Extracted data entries
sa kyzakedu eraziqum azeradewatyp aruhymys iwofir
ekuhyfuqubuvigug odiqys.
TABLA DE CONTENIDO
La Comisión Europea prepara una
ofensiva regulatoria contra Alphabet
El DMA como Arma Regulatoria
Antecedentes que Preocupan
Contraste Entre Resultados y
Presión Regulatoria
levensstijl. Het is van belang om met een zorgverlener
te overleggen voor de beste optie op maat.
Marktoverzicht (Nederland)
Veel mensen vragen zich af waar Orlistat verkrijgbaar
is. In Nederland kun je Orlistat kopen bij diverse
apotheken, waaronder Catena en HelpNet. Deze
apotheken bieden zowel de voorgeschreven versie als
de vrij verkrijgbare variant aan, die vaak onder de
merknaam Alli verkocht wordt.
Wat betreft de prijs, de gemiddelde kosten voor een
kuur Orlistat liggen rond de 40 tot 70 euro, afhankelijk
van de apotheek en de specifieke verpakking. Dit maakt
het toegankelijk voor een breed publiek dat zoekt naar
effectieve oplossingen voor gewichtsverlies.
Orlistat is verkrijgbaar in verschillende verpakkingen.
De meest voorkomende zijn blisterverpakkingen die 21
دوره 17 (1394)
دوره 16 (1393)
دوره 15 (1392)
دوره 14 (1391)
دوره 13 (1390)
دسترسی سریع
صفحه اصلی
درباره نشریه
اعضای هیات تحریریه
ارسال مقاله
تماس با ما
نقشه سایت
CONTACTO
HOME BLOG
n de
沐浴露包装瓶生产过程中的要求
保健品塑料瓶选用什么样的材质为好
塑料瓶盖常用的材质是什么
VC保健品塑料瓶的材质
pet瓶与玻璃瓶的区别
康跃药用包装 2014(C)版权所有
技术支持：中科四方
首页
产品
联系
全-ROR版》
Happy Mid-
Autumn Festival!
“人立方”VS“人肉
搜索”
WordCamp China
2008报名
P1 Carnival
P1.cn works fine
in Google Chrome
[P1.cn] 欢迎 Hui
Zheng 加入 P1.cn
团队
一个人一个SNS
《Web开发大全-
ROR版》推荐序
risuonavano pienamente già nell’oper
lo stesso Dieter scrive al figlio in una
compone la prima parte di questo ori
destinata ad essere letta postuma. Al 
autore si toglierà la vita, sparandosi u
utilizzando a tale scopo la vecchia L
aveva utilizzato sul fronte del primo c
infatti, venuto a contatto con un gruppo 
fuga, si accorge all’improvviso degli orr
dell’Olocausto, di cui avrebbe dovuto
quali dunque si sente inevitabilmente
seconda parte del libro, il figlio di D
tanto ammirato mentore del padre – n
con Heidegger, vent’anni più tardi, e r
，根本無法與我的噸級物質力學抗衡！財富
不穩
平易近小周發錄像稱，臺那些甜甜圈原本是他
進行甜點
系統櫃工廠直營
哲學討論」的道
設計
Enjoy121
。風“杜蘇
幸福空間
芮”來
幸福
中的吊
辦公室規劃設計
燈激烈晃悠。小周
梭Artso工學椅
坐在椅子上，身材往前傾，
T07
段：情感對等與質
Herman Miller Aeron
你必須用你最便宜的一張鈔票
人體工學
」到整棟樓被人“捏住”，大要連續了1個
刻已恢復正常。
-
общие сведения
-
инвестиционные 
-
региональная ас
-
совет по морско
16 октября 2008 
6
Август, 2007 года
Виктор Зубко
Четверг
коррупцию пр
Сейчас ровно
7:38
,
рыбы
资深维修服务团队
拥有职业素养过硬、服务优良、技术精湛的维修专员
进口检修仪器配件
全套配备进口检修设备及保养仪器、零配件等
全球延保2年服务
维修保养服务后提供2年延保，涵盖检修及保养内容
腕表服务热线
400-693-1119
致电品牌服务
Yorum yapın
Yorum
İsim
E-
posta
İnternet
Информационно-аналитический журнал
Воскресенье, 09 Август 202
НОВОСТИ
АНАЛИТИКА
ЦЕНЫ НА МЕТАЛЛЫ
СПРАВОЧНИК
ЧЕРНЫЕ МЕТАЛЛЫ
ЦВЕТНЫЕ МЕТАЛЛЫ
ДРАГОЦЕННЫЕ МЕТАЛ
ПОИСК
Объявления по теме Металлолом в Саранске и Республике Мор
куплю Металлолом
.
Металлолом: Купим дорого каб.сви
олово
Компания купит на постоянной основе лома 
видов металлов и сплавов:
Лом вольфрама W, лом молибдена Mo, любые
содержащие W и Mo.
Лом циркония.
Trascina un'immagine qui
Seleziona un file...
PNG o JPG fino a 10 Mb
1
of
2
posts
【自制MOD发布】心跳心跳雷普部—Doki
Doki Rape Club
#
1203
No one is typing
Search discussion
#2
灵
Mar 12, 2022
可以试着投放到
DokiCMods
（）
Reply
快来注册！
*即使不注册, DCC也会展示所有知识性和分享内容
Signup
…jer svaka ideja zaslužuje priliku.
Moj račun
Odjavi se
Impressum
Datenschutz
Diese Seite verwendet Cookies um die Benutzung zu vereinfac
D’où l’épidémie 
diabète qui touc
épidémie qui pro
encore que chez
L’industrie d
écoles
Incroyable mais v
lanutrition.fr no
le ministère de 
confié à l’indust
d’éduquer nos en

Problem to solve: Filter the records down to the lines that contain the string "دوره", and copy those lines.

Result below:
دوره 17 (1394)
دوره 16 (1393)
دوره 15 (1392)
دوره 14 (1391)
دوره 13 (1390)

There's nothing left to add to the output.